### SUPPLIED DATA
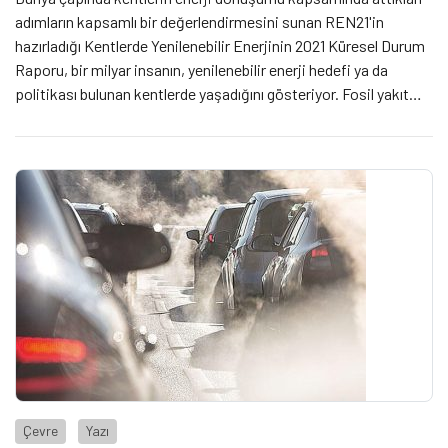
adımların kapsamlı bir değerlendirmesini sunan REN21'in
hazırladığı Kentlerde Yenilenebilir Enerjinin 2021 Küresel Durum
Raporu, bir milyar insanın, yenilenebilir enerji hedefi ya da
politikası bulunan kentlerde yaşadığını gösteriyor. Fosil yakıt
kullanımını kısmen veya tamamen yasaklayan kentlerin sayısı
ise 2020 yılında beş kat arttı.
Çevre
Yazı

--

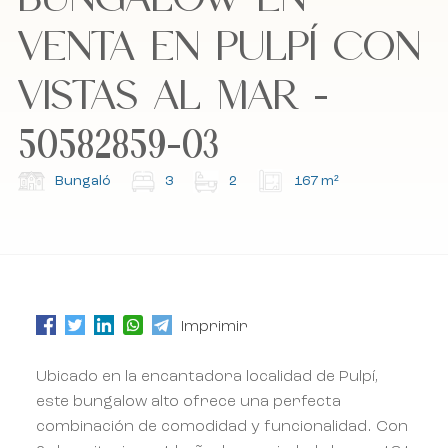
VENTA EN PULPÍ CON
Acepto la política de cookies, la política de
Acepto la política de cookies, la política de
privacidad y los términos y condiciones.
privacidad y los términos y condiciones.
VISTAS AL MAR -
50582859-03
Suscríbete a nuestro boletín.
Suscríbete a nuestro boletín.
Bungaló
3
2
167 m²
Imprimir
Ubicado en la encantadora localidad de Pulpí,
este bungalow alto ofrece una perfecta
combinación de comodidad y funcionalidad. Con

### DIRECTIONS
Please give an exact copy of the lines above, beginning with the line containing "VENTA EN PULPÍ CON" and running through the line containing "combinación de comodidad y funcionalidad. Con", and of no other lines.

### EXERCISE OUTPUT
VENTA EN PULPÍ CON
Acepto la política de cookies, la política de
Acepto la política de cookies, la política de
privacidad y los términos y condiciones.
privacidad y los términos y condiciones.
VISTAS AL MAR -
50582859-03
Suscríbete a nuestro boletín.
Suscríbete a nuestro boletín.
Bungaló
3
2
167 m²
Imprimir
Ubicado en la encantadora localidad de Pulpí,
este bungalow alto ofrece una perfecta
combinación de comodidad y funcionalidad. Con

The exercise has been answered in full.